# Your task
What lines in the records below contain the string "employers"? Copy every one.

Collected data
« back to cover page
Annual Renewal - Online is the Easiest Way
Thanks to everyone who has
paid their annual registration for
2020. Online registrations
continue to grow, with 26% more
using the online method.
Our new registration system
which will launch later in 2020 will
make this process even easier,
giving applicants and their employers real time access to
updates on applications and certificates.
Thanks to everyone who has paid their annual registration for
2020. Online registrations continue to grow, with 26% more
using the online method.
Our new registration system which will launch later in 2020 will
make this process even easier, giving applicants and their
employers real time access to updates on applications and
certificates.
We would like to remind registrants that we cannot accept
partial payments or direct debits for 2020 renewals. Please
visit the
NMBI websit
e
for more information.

# Written response
giving applicants and their employers real time access to
employers real time access to updates on applications and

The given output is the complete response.